9 comments to Mr. Met Can Do It All

  • Inside Pitcher

    Gotta love Mr. Met!

  • xDanTanna

    That was outstanding & while I may be a pessimist about the upcoming season. I couldn’t help but smile there. :)

  • Will in Central NJ

    Mister Met was used prominently in the promotional materials distributed in 1994-95 (such as pocket schedules). 1994 was the year after the bleach-soaked, firecracker poppin’ 103-loss debacle; 1995 was the season after the strike. With gloom all around at Citi Field, the visibility of old pal Mister Met is sure to be ramped up for us to see in 2011.

  • Makes you want to bring the kiddies and bring the wife.

  • Florida Met Fan Rich

    Can Mr. Met be our 2nd baseman?…Hey I have another character that will be out and about and can create a big distraction!

    Lets bring back “Basement Bertha!”

  • I’m now envisioning Mr Met, wearing a 3-piece suit, sitting in a courtroom. In the middle of the proceedings, he suddenly pulls out a pepsi cannon from under the Defense desk and starts firing off t-shirts. He sprays them around the courtroom but focuses mainly on the juror box.

    It’s probably the most pleasant thought I’ve had all year.

  • March'62

    Shouldn’t Ollie be out front protecting Mr.
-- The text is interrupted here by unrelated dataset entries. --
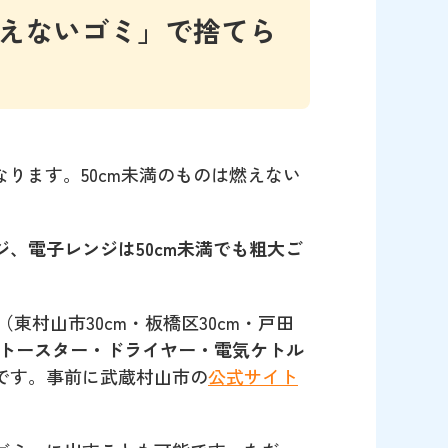
燃えないゴミ」で捨てら
ります。50cm未満のものは燃えない
、電子レンジは50cm未満でも粗大ご
東村山市30cm・板橋区30cm・戸田
トースター・ドライヤー・電気ケトル
です。事前に武蔵村山市の
公式サイト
Met? Maybe earn some of his salary?

  • Joe D.

    Hi Greg,

    I think the guy speaking to Mr. Met got it all wrong when he said: ““Believe it or not, Mr. Met, not everybody’s as big a Mets fan as you.”

    The truth is, we are. We’re just not big Wilpon fans and that’s why we’re not buying the tickets.

    Also, when he asked Mr. Met “You know that dedicated escalator we have for Left Field Landing?” and Mr. Met replied “The one that doesn’t stop anywhere else and often confuses people trying to get to Promenade?” – do you think they were thinking of me?

    Nice photo of Ms. Steph, the unidentfied young fellow and the real Mr. Met posing with the team mascot.